JEP 250: Store Interned Strings in CDS Archives

AuthorJiangli Zhou
OwnerIoi Lam
Created2014/09/24 23:49
Updated2016/10/10 16:14
TypeFeature
StatusClosed / Delivered
Componenthotspot / runtime
ScopeJDK
Discussionhotspot dash dev at openjdk dot java dot net
Priority2
Reviewed byKaren Kinnear, Mikael Vidstedt
Endorsed byMikael Vidstedt
Release9
Issue8059092
Relates toJEP 254: Compact Strings

Summary

Store interned strings in class-data sharing (CDS) archives.

Goals

Non-Goals

Motivation

Currently, when CDS stores classes into the archive, the CONSTANT_String items in the constant pools are represented by UTF-8 strings. When the class is loaded, the UTF-8 strings are converted into java.lang.String objects on demand. This potentially wastes memory, since each character in each interned string takes up three bytes or more (two bytes in the String, 1-3 bytes in the UTF-8).

Also, because the strings are created dynamically, they cannot easily be shared across JVM processes.

Description

At dump time, a designated string space is allocated within the Java heap during heap initialization. Pointers to the interned String objects and their underlying char-array objects are modified, as if those objects are from the designated space, when writing out the interned string table and the String objects.

The string table is compressed and then stored in the archive at dump time. The compression technique for the string table is the same as for the shared symbol table (see JDK-8059510). The regular narrow oop encoding and decoding is used to access the shared String objects from the compressed-string table.

On 64-bit platforms with compressed oop pointers, the narrow oops are encoded using offsets (with or without scaling) from the narrow oop base. Currently there are four different encoding modes: 32-bit unscaled, zero based, disjoint heap based, and heap based. Depending on the heap size and the heap minimum base, an appropriate encoding mode is selected. The narrow-oop encoding mode (including the encoding shift) must be the same at both dump time and run time, so that the oop pointers within the shared string space remain valid at run time. The shared-string space can be considered relocatable, with restrictions, at runtime. It is not required to be mapped at the same address as at dump time, but it should be at the same offset from the narrow oop base at dump time and run time. The heap size is not required to be the same at dump time and run time, as long as the same encoding mode is used. The offset of the string space and the oop-encoding mode (and shift) should be stored in the archive for run-time validation. If the encoding mode changes, it will invalidate the encoding of the oop pointer to the char array from each shared String. In such cases the shared-string data is ignored while the rest of the shared data can still be used by the VM. A warning indicating that shared strings are not used due to incompatible GC configuration will be reported by the VM.

At run time, the string space is mapped as part of the Java heap at the same offset from the oop encoding base as at dump time. The mapping starts at the lowest page-aligned address of the string space saved in the archive. The mapped string space contains the shared String and char-array objects. All G1 regions which overlap this mapped space will be marked as pinned; these G1 regions are unavailable for run-time allocation. There may be unused space wasted in a region that partially overlaps, but there should be at most one such region, at the end of the mapping. No patching is required for the oop pointers within the string space since the same narrow oop encoding is used. The shared-string space is writable, but the GC should not write to the oops in the space in order to preserve shareability across different processes. An application that attempts to lock one of these shared strings, and thus writes to the shared space, will get a private copy of the page, and therefore lose the benefit of sharing that particular page. Such cases are rare.

The shared-string table is distinct from the regular string table at runtime. Both tables are searched when looking up interned strings. The shared-string table is a read-only table at run time; no entries can be added or removed from it.

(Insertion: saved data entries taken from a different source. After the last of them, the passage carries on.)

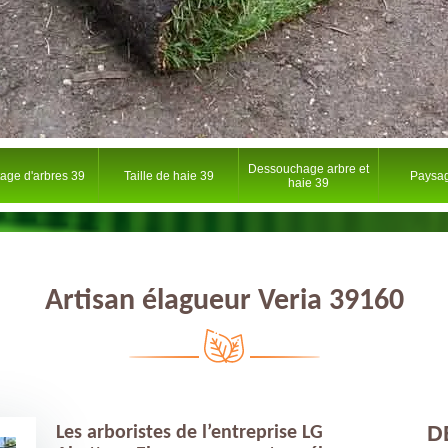
Dessouchage arbre et
tage d'arbres 39
Taille de haie 39
Paysag
haie 39
Artisan élagueur Veria 39160
D
Les arboristes de l’entreprise LG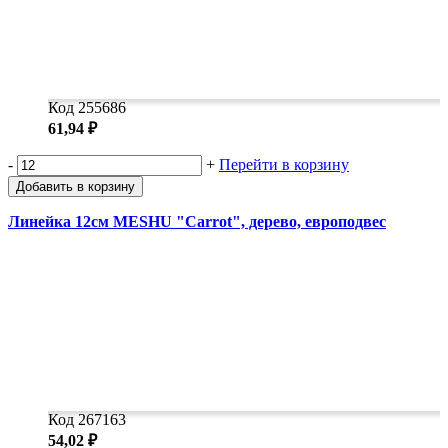
Код 255686
61,94 ₽
-
+
Перейти в корзину
Добавить в корзину
Линейка 12см MESHU "Carrot", дерево, европодвес
Код 267163
54,02 ₽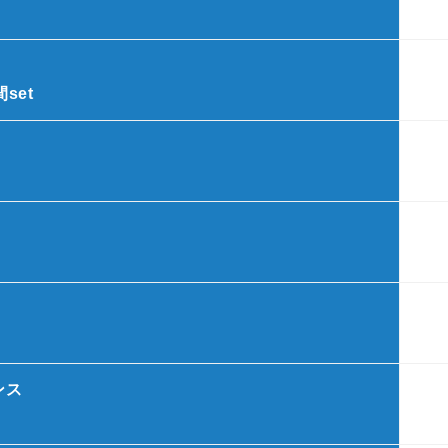
set
ンス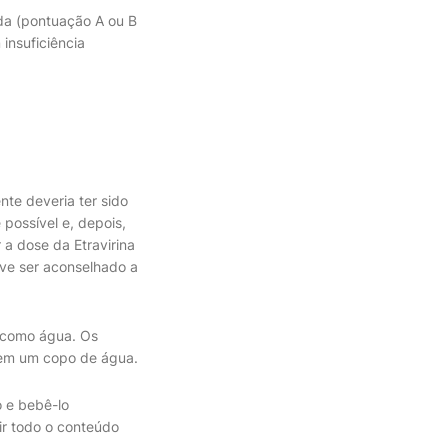
ada (pontuação A ou B
insuficiência
nte deveria ter sido
possível e, depois,
 a dose da Etravirina
eve ser aconselhado a
, como água. Os
s em um copo de água.
 e bebê-lo
ir todo o conteúdo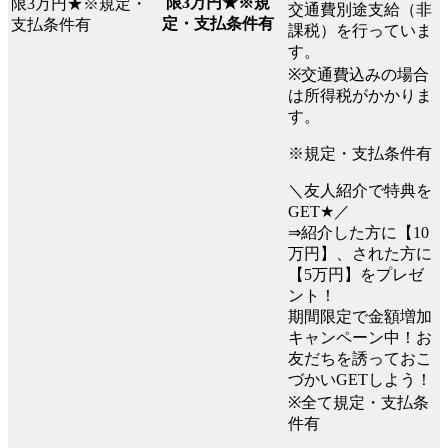
限3万円★※規
交通費別途支給（非
定・支払条件有
課税）を行っていま
す。
※交通費込みの場合
は所得税がかかりま
す。
※規定・支払条件有
＼友人紹介で特典を
GET★／
⇒紹介した方に【10
万円】、された方に
【5万円】をプレゼ
ント！
期間限定で金額増加
キャンペーン中！お
友だちを誘っておこ
づかいGETしよう！
※全て規定・支払条
件有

The G1 string-deduplication table is a separate hash table containing the char arrays for deduplication at runtime. When a string is interned and added to the StringTable, the string is deduplicated and the underlying char array is added to the deduplication table if it is not there already. The deduplication table is not stored into the archive. The deduplication table is populated during VM startup using the shared-string data. As an optimization, the work is done in the G1StringDedupThread (in G1StringDedupThread::run(), after initialize_in_thread()) to reduce startup time. The shared strings' hash values are precomputed and stored in the strings at dump time to avoid the deduplication code writing the hash values at runtime.

Testing

Testing for this feature will cover the following areas:

Dependences

The serviceability agent needs to be updated to add support for the shared-string table (see JDK-8079830).

With the change proposed by JDK-8054307, the underlying char array will be changed to be a byte array. The code that copies interned strings to the string space and perform deduplication will need to reflect that if and when JDK-8054307 is integrated. The impact should be minimal.